As of In 2007 2007, Fahrwangen had an unemployment rate of 2.33%. As of 2005, there were 59 people employed in the primary economic sector and about 19 businesses involved in this sector. 348 people are employed in the secondary sector and there are 24 businesses in this sector. 232 people are employed in the tertiary sector, with 66 businesses in this sector.

In 2000 there were 845 workers who lived in the municipality. Of these, 602 or about 71.2% of the residents worked outside Fahrwangen while 366 people commuted into the municipality for work. There were a total of 609 jobs (of at least 6 hours per week) in the municipality. Of the working population, 8.4% used public transportation to get to work, and 53.9% used a private car.

==Religion==
From the 2000 census, 663 or 40.1% were Roman Catholic, while 614 or 37.1% belonged to the Swiss Reformed Church. Of the rest of the population, there was 1 individual who belonged to the Christian Catholic faith.

==Education==
The entire Swiss population is generally well educated. In Fahrwangen about 70.6% of the population (between age 25–64) have completed either non-mandatory upper secondary education or additional higher education (either university or a Fachhochschule).

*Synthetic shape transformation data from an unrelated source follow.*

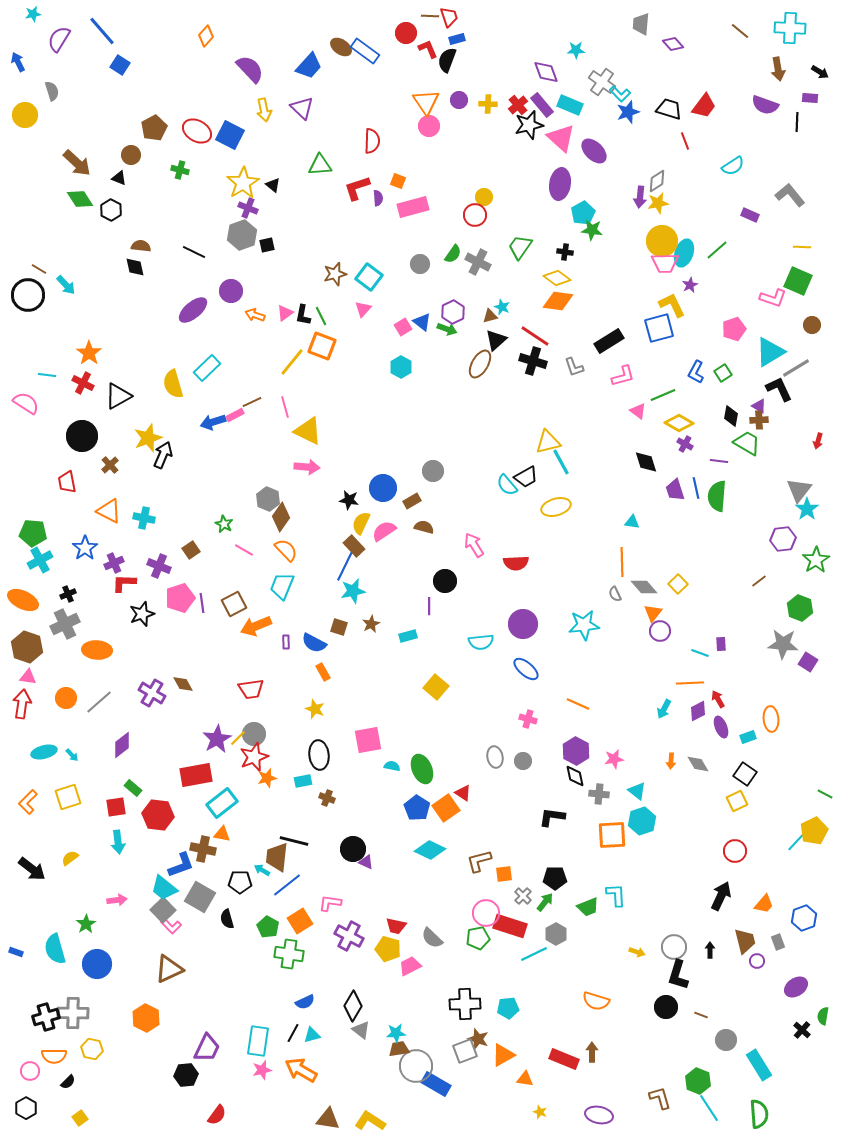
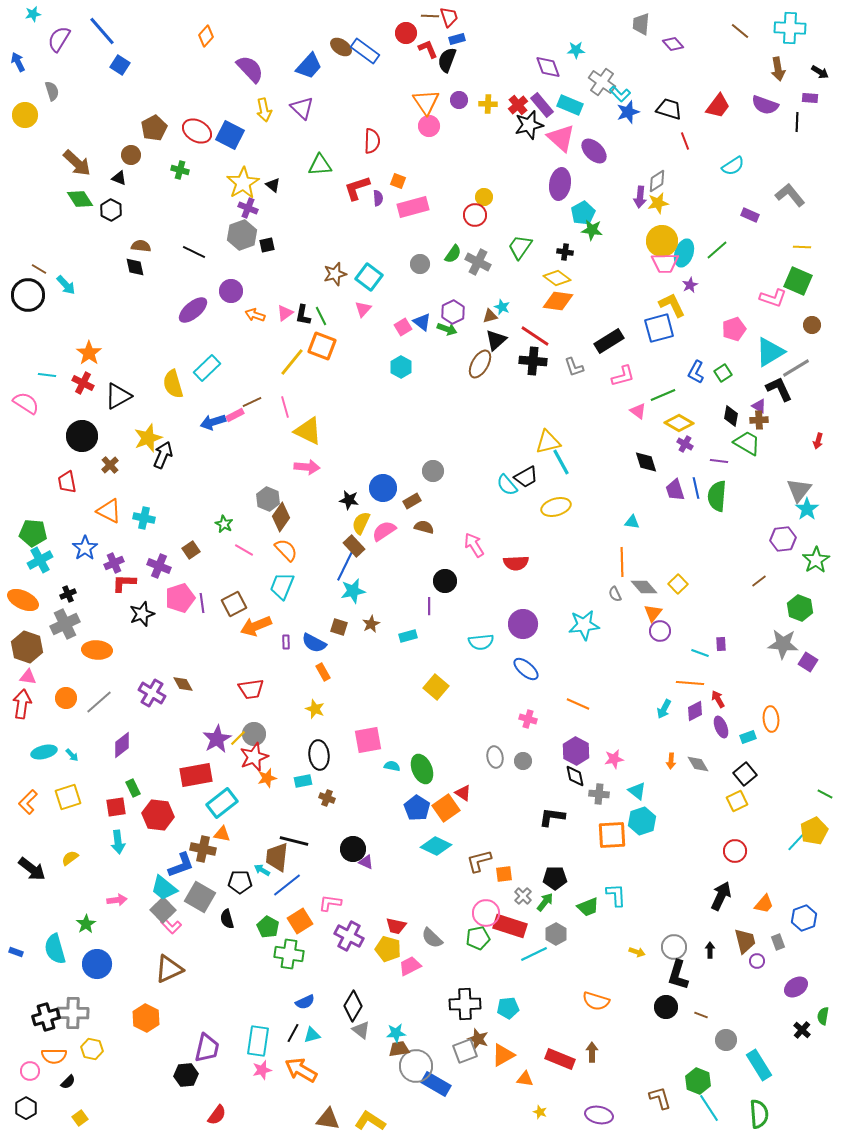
purple diamond at (546, 72): moved 2 px right, 5 px up
red trapezoid at (704, 106): moved 14 px right
black cross at (533, 361): rotated 12 degrees counterclockwise
orange line at (690, 683): rotated 8 degrees clockwise
purple diamond at (698, 711): moved 3 px left
black square at (745, 774): rotated 15 degrees clockwise
green rectangle at (133, 788): rotated 24 degrees clockwise
cyan diamond at (430, 850): moved 6 px right, 4 px up
purple trapezoid at (207, 1048): rotated 12 degrees counterclockwise
red rectangle at (564, 1059): moved 4 px left
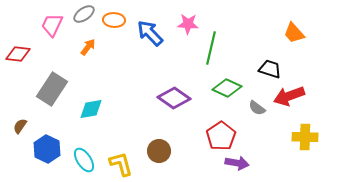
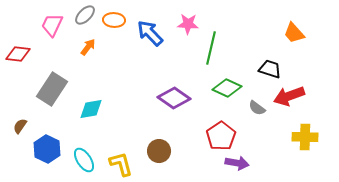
gray ellipse: moved 1 px right, 1 px down; rotated 10 degrees counterclockwise
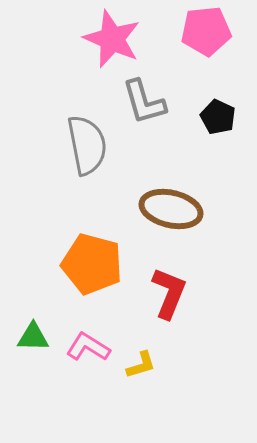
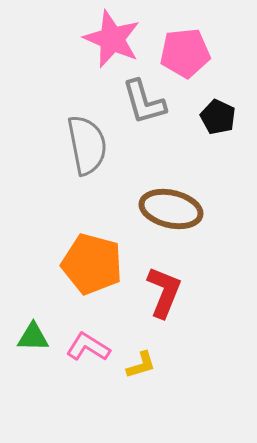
pink pentagon: moved 21 px left, 22 px down
red L-shape: moved 5 px left, 1 px up
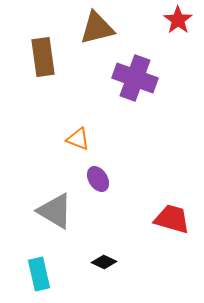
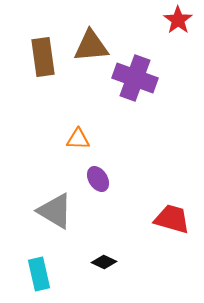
brown triangle: moved 6 px left, 18 px down; rotated 9 degrees clockwise
orange triangle: rotated 20 degrees counterclockwise
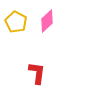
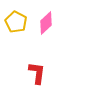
pink diamond: moved 1 px left, 2 px down
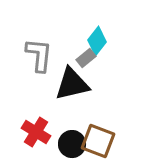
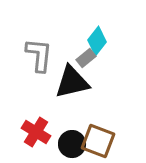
black triangle: moved 2 px up
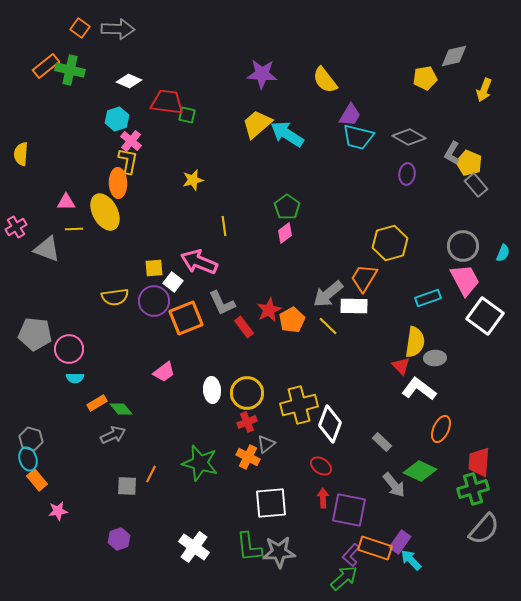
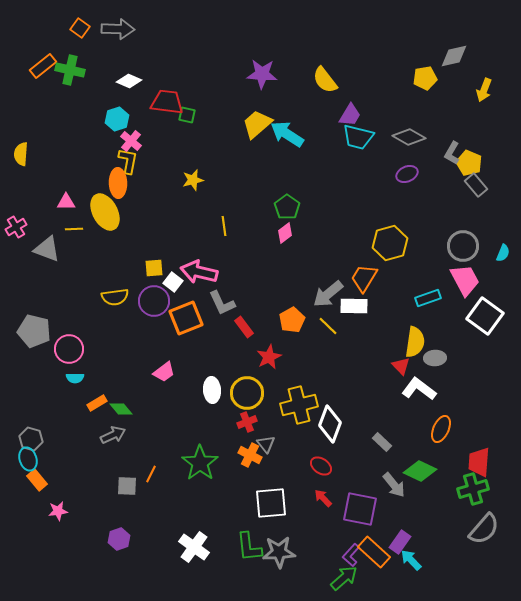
orange rectangle at (46, 66): moved 3 px left
purple ellipse at (407, 174): rotated 60 degrees clockwise
pink arrow at (199, 262): moved 10 px down; rotated 9 degrees counterclockwise
red star at (269, 310): moved 47 px down
gray pentagon at (35, 334): moved 1 px left, 3 px up; rotated 8 degrees clockwise
gray triangle at (266, 444): rotated 30 degrees counterclockwise
orange cross at (248, 457): moved 2 px right, 2 px up
green star at (200, 463): rotated 21 degrees clockwise
red arrow at (323, 498): rotated 42 degrees counterclockwise
purple square at (349, 510): moved 11 px right, 1 px up
orange rectangle at (375, 548): moved 1 px left, 4 px down; rotated 24 degrees clockwise
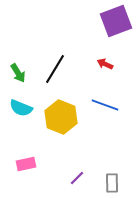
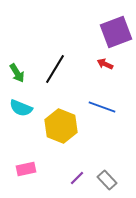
purple square: moved 11 px down
green arrow: moved 1 px left
blue line: moved 3 px left, 2 px down
yellow hexagon: moved 9 px down
pink rectangle: moved 5 px down
gray rectangle: moved 5 px left, 3 px up; rotated 42 degrees counterclockwise
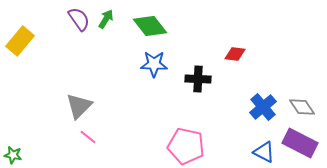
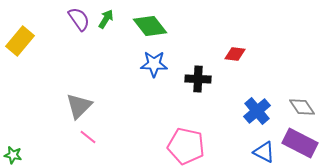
blue cross: moved 6 px left, 4 px down
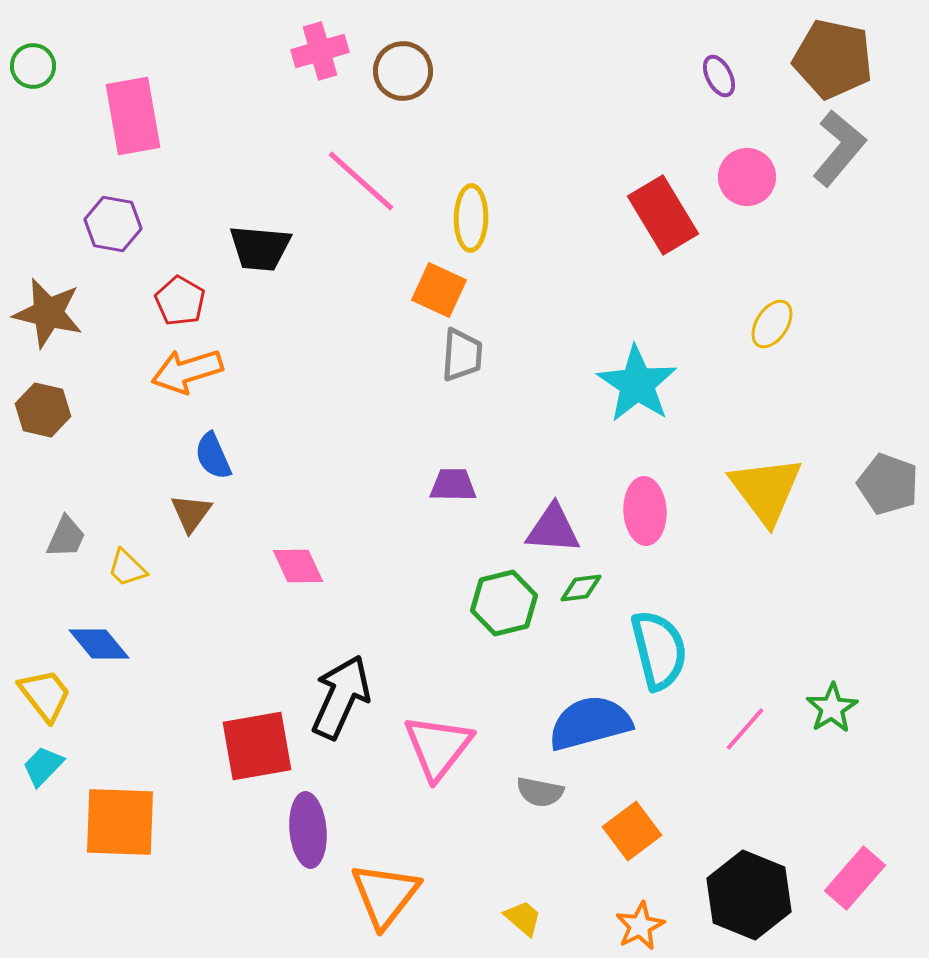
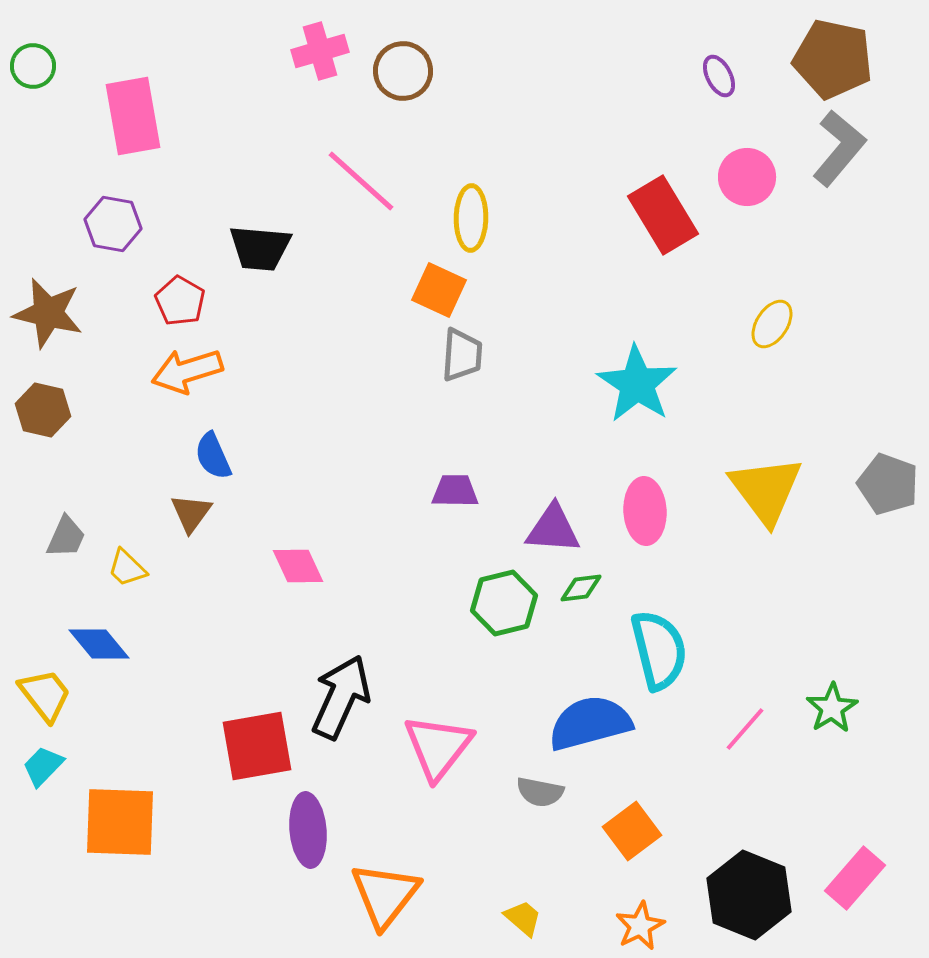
purple trapezoid at (453, 485): moved 2 px right, 6 px down
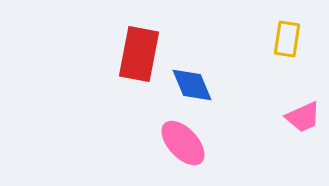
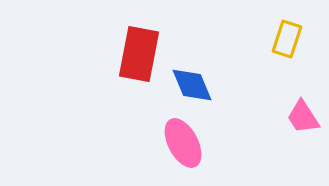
yellow rectangle: rotated 9 degrees clockwise
pink trapezoid: rotated 81 degrees clockwise
pink ellipse: rotated 15 degrees clockwise
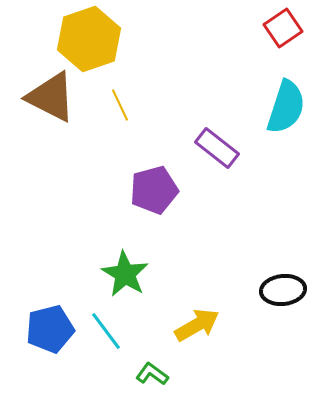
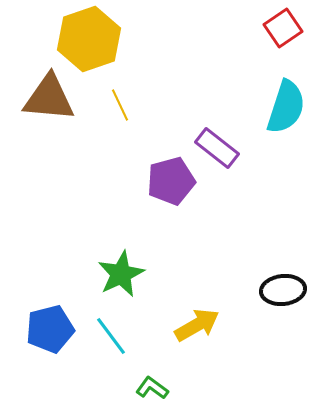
brown triangle: moved 2 px left, 1 px down; rotated 22 degrees counterclockwise
purple pentagon: moved 17 px right, 9 px up
green star: moved 4 px left; rotated 15 degrees clockwise
cyan line: moved 5 px right, 5 px down
green L-shape: moved 14 px down
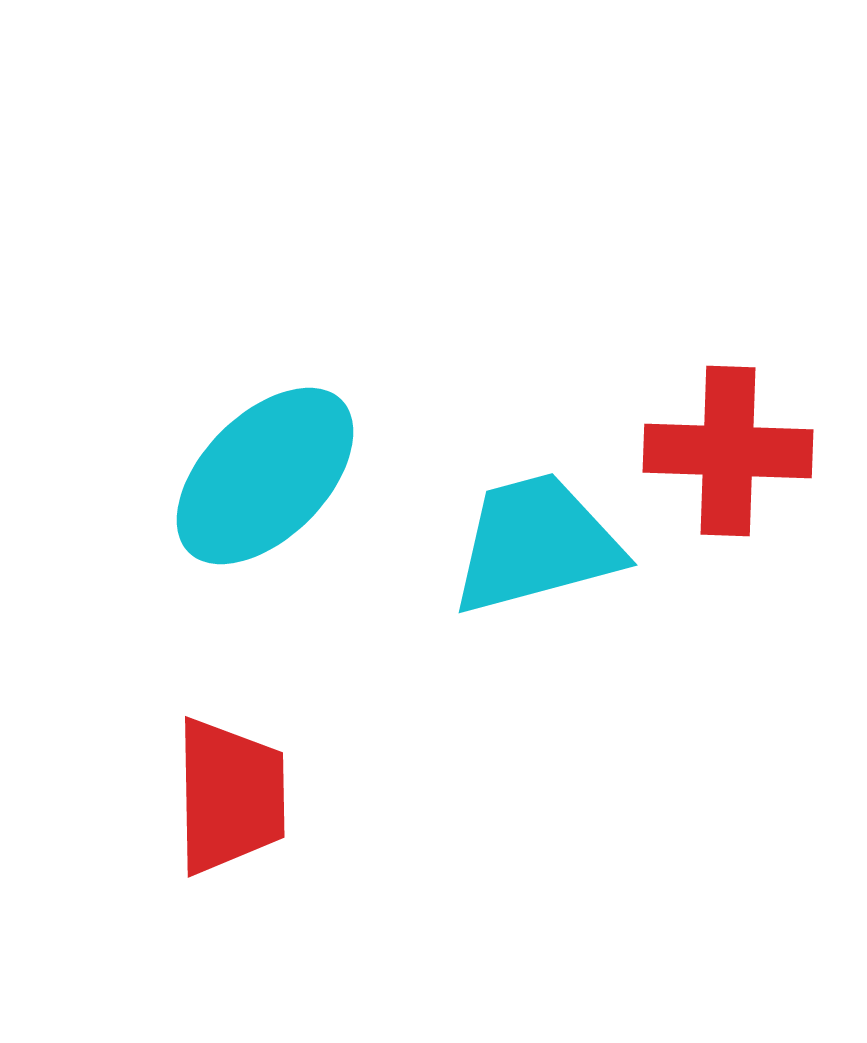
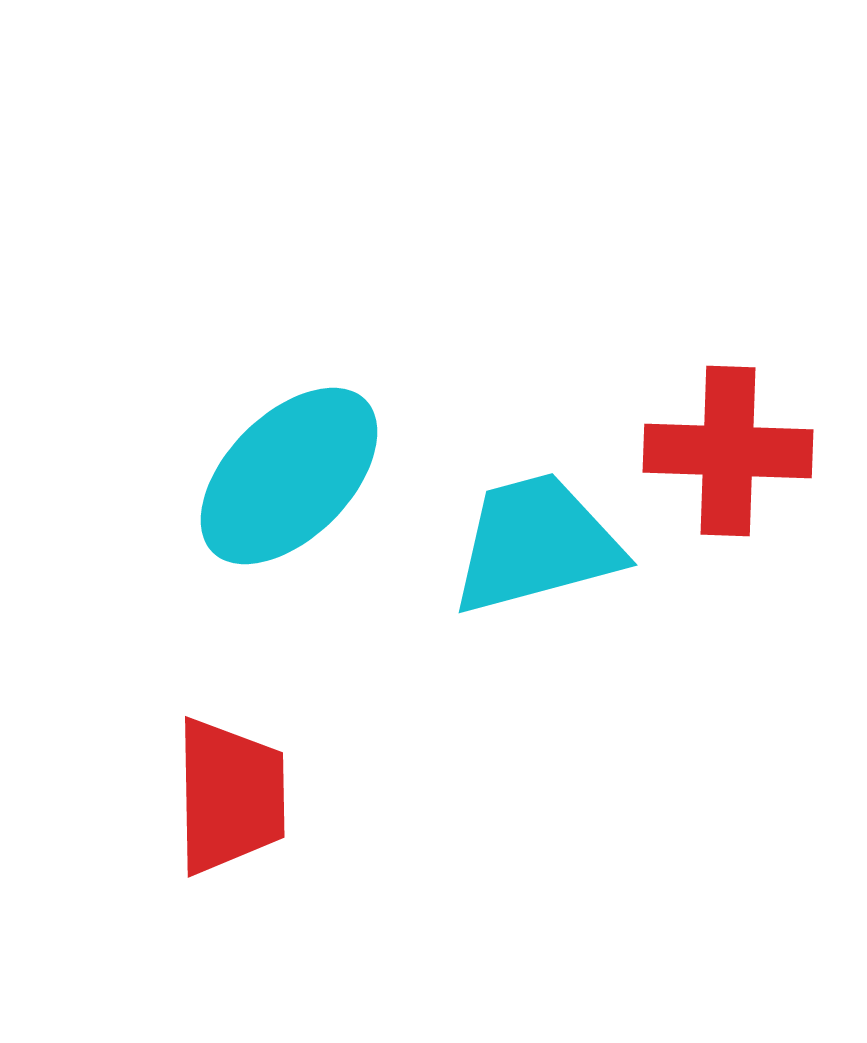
cyan ellipse: moved 24 px right
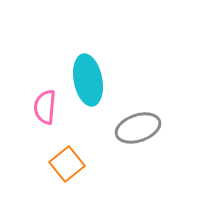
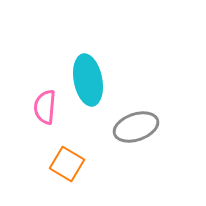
gray ellipse: moved 2 px left, 1 px up
orange square: rotated 20 degrees counterclockwise
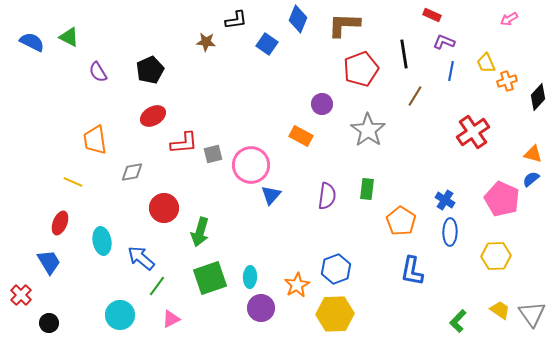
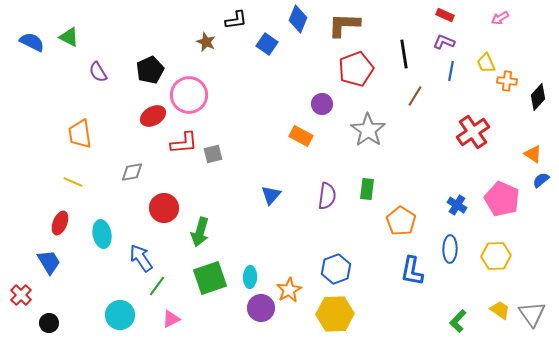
red rectangle at (432, 15): moved 13 px right
pink arrow at (509, 19): moved 9 px left, 1 px up
brown star at (206, 42): rotated 18 degrees clockwise
red pentagon at (361, 69): moved 5 px left
orange cross at (507, 81): rotated 24 degrees clockwise
orange trapezoid at (95, 140): moved 15 px left, 6 px up
orange triangle at (533, 154): rotated 18 degrees clockwise
pink circle at (251, 165): moved 62 px left, 70 px up
blue semicircle at (531, 179): moved 10 px right, 1 px down
blue cross at (445, 200): moved 12 px right, 5 px down
blue ellipse at (450, 232): moved 17 px down
cyan ellipse at (102, 241): moved 7 px up
blue arrow at (141, 258): rotated 16 degrees clockwise
orange star at (297, 285): moved 8 px left, 5 px down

Of the school age population (in the 2008/2009 school year), there are 132 students attending primary school, there are 153 students attending tertiary or university level schooling in the municipality. Fahrwangen is home to the Gemeindebibliotheken und Schulbibliotheken library. The library has (As of 2008) 7,185 books or other media, and loaned out 22,650 items in the same year. The library was open a total of 280 days with average of 7 hours per week during that year.